- Render Networks acquires mPower to expand from fiber planning into energy projects
- CEO Stephen Rose says energy and connectivity rollouts are converging and the AI era demands faster execution
- Render raised $20 million AUD to fund the acquisition and upgrade its software suite
Render Networks has made a name for itself by building a software platform that helps operators and construction firms execute complicated fiber projects for both broadband and data center projects. Now, though, it’s expanding its purview into the electrical realm with the acquisition of U.S.-based mPower.
CEO Stephen Rose told Fierce the move isn’t just about expanding Render’s portfolio, but about reflecting the realities of where its primary market – the communications sector – is headed.
“There’s just an enormous amount of demand for energy and connectivity right now. Those things are concurrent. They’re interdependent,” he said. In some cases, he added, these assets are or will be owned by the same company.
He’s not wrong. In the telecom world, there’s plenty of precedent for electrical cooperatives to run both electrical and fiber infrastructure. And data centers could soon be in the same boat, given that many are eyeing on-site power generation. Google, for instance, just bought energy infrastructure company Intersect, which it had previously partnered with to co-locate its data centers with power sources.
The thing is, telecom and energy companies are both traditionally slow movers. And they need to drastically pick up the pace of project execution in the AI era.

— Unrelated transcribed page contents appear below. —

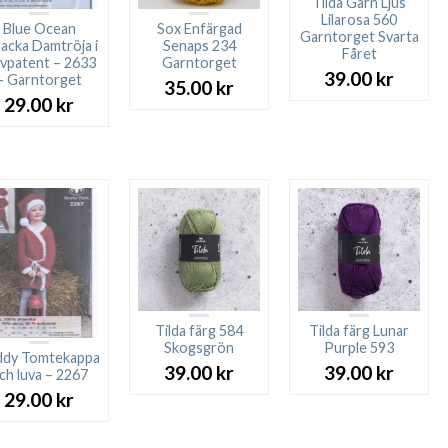
Tilda Garn Ljus
Lilarosa 560
Blue Ocean
Sox Enfärgad
Garntorget Svarta
acka Damtröja i
Senaps 234
Fåret
lvpatent – 2633
Garntorget
39.00
kr
– Garntorget
35.00
kr
29.00
kr
Tilda färg 584
Tilda färg Lunar
Skogsgrön
Purple 593
ddy Tomtekappa
39.00
kr
39.00
kr
ch luva – 2267
29.00
kr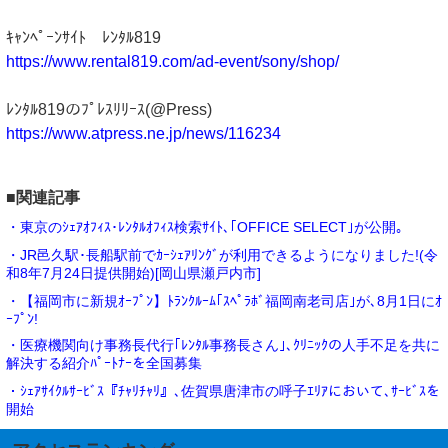
ｷｬﾝﾍﾟｰﾝｻｲﾄ ﾚﾝﾀﾙ819
https://www.rental819.com/ad-event/sony/shop/
ﾚﾝﾀﾙ819のﾌﾟﾚｽﾘﾘｰｽ(@Press)
https://www.atpress.ne.jp/news/116234
■関連記事
・東京のｼｪｱｵﾌｨｽ･ﾚﾝﾀﾙｵﾌｨｽ検索ｻｲﾄ､｢OFFICE SELECT｣が公開｡
・JR邑久駅･長船駅前でｶｰｼｪｱﾘﾝｸﾞが利用できるようになりました!(令
和8年7月24日提供開始)[岡山県瀬戸内市]
・【福岡市に新規ｵｰﾌﾟﾝ】ﾄﾗﾝｸﾙｰﾑ｢ｽﾍﾟﾗﾎﾞ福岡南老司店｣が､8月1日にｵ
ｰﾌﾟﾝ!
・医療機関向け事務長代行｢ﾚﾝﾀﾙ事務長さん｣､ｸﾘﾆｯｸの人手不足を共に
解決する紹介ﾊﾟｰﾄﾅｰを全国募集
・ｼｪｱｻｲｸﾙｻｰﾋﾞｽ『ﾁｬﾘﾁｬﾘ』､佐賀県唐津市の呼子ｴﾘｱにおいて､ｻｰﾋﾞｽを
開始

“These interdependent industries need to operate with a level of speed and resiliency that they’ve never been able to up to now. They’re not designed for that,” Rose said. “So, the ecosystem and value chain – including the software systems to deploy, operate and maintain these networks – need to work with them.”
Deal details
Render raised $14.3 million ($20 million AUD) from existing shareholders to both fuel the acquisition of mPower and bolster its software to meet the moment, Rose said. The latter will include transitioning its spatial engine to Esri’s ArcGIS and advancing its agentic AI architecture for ClearWay on Databricks.
He added that mPower’s founders will assume senior leadership roles at Render, and the company will retain mPower’s staff and U.S. office in Wisconsin.
Rose said Render is already serving Tier 1 and 2 telco construction firms, while mPower’s base is more Tier 2, 3 and smaller firms on the electrical side. The goal, he added, is to level up on the electrical side to include Tier 1 firms and add new capabilities for telco firms that may also have electrical components to their jobs.
“These infrastructure rollouts are of critical national importance and it sets the stage for all other industries to be globally competitive. The funding is in place, but the execution of that is everything.”